§ Saved entries:
------------------------------------------------------------------------

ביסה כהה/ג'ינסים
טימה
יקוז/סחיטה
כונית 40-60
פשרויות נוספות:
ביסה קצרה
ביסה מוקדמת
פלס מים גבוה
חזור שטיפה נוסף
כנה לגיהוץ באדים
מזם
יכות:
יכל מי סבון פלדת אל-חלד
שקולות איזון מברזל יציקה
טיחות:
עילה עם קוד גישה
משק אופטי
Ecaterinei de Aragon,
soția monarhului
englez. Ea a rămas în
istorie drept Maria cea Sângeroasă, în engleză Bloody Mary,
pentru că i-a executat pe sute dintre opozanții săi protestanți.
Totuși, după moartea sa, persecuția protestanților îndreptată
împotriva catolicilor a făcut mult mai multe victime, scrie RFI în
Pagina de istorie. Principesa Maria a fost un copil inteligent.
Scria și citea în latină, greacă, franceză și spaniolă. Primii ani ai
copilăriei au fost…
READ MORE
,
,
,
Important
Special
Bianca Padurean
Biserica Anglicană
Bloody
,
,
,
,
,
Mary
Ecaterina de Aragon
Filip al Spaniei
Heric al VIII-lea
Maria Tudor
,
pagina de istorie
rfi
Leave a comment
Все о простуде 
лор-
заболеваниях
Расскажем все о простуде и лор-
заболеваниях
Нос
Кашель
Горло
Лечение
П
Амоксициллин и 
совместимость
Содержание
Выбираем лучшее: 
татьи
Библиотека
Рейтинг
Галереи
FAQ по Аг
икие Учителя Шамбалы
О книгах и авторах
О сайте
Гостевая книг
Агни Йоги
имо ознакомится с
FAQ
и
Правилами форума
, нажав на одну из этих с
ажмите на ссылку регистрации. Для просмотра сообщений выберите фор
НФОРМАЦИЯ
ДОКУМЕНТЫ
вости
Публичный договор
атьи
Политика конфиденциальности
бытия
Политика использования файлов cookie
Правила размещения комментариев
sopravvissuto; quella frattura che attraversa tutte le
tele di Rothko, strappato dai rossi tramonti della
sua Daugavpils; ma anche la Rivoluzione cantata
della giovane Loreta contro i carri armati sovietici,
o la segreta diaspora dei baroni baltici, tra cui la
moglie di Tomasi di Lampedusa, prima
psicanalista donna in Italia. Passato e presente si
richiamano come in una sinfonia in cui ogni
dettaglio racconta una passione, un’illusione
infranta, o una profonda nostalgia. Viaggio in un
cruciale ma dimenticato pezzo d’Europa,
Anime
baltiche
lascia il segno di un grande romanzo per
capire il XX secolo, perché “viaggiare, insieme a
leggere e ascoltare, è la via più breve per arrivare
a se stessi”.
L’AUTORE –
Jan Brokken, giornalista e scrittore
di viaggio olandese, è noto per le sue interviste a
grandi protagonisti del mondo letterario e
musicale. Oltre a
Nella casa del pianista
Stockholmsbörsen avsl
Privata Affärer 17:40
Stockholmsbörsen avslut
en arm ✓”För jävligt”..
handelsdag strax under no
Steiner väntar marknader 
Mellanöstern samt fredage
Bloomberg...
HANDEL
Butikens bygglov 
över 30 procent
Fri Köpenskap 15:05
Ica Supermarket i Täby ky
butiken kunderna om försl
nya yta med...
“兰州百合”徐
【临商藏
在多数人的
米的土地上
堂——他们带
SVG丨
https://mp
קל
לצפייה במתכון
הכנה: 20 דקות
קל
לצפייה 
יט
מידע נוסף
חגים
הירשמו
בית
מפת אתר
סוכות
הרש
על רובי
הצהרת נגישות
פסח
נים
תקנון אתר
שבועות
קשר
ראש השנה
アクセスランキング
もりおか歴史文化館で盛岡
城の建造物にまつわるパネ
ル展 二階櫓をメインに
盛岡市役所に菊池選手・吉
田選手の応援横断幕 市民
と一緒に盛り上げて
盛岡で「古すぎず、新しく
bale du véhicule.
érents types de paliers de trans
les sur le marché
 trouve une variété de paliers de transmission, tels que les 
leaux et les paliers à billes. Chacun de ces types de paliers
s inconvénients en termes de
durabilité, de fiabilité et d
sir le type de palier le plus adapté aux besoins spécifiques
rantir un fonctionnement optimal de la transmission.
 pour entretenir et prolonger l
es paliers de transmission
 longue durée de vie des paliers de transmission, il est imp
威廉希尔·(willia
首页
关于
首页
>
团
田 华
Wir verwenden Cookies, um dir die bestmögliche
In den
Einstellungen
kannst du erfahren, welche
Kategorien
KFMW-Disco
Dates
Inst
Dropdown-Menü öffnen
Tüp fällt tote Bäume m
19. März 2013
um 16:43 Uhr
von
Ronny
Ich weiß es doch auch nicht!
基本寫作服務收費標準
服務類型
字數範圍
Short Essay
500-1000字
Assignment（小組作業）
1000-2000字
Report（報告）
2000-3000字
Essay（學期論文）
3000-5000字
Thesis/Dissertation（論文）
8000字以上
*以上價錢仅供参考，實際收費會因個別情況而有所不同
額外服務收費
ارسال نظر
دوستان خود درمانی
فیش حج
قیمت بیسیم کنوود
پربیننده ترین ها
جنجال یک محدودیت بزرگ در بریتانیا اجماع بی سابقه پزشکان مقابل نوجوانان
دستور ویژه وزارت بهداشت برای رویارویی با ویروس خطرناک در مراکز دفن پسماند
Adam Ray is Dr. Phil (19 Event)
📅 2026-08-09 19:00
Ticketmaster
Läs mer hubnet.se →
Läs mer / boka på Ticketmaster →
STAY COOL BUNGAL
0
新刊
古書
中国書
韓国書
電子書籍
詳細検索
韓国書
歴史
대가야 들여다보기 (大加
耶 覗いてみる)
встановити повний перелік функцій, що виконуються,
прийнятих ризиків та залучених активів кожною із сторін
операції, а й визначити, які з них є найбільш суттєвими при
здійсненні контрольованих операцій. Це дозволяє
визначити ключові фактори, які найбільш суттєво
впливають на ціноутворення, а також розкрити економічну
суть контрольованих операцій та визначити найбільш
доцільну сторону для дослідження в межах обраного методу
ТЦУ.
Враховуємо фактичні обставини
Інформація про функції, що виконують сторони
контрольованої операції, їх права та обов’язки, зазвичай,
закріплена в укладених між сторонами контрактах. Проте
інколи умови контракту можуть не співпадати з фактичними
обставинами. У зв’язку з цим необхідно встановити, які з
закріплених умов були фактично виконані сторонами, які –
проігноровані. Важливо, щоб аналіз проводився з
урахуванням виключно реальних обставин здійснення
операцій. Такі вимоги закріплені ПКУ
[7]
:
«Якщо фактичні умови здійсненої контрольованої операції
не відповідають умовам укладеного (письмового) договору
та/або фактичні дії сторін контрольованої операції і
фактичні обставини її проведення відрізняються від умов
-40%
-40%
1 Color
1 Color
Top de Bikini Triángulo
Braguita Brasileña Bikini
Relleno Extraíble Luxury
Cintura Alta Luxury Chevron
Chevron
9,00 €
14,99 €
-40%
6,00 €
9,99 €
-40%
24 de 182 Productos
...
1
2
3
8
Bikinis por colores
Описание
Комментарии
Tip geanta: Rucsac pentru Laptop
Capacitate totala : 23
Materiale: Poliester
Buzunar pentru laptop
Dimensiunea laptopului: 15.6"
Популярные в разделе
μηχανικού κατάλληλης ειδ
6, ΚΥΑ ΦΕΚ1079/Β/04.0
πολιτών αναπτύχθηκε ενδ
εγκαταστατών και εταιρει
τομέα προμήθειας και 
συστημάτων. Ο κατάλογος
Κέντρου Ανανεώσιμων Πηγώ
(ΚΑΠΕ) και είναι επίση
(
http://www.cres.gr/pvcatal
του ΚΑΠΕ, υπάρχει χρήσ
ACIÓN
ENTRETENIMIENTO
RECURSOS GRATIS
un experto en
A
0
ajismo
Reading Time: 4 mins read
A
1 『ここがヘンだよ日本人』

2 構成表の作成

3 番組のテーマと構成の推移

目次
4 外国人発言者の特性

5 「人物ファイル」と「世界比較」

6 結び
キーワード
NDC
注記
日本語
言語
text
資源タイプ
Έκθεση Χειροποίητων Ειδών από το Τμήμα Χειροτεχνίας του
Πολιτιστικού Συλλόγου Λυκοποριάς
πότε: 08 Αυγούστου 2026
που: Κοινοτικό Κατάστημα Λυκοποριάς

------------------------------------------------------------------------

§ Activity: Look above for the line containing "Dropdown-Menü öffnen" and the line containing "не відповідають умовам". Transcribe both, with the lines between them, exactly.

§ Task response:
Dropdown-Menü öffnen
Tüp fällt tote Bäume m
19. März 2013
um 16:43 Uhr
von
Ronny
Ich weiß es doch auch nicht!
基本寫作服務收費標準
服務類型
字數範圍
Short Essay
500-1000字
Assignment（小組作業）
1000-2000字
Report（報告）
2000-3000字
Essay（學期論文）
3000-5000字
Thesis/Dissertation（論文）
8000字以上
*以上價錢仅供参考，實際收費會因個別情況而有所不同
額外服務收費
ارسال نظر
دوستان خود درمانی
فیش حج
قیمت بیسیم کنوود
پربیننده ترین ها
جنجال یک محدودیت بزرگ در بریتانیا اجماع بی سابقه پزشکان مقابل نوجوانان
دستور ویژه وزارت بهداشت برای رویارویی با ویروس خطرناک در مراکز دفن پسماند
Adam Ray is Dr. Phil (19 Event)
📅 2026-08-09 19:00
Ticketmaster
Läs mer hubnet.se →
Läs mer / boka på Ticketmaster →
STAY COOL BUNGAL
0
新刊
古書
中国書
韓国書
電子書籍
詳細検索
韓国書
歴史
대가야 들여다보기 (大加
耶 覗いてみる)
встановити повний перелік функцій, що виконуються,
прийнятих ризиків та залучених активів кожною із сторін
операції, а й визначити, які з них є найбільш суттєвими при
здійсненні контрольованих операцій. Це дозволяє
визначити ключові фактори, які найбільш суттєво
впливають на ціноутворення, а також розкрити економічну
суть контрольованих операцій та визначити найбільш
доцільну сторону для дослідження в межах обраного методу
ТЦУ.
Враховуємо фактичні обставини
Інформація про функції, що виконують сторони
контрольованої операції, їх права та обов’язки, зазвичай,
закріплена в укладених між сторонами контрактах. Проте
інколи умови контракту можуть не співпадати з фактичними
обставинами. У зв’язку з цим необхідно встановити, які з
закріплених умов були фактично виконані сторонами, які –
проігноровані. Важливо, щоб аналіз проводився з
урахуванням виключно реальних обставин здійснення
операцій. Такі вимоги закріплені ПКУ
[7]
:
«Якщо фактичні умови здійсненої контрольованої операції
не відповідають умовам укладеного (письмового) договору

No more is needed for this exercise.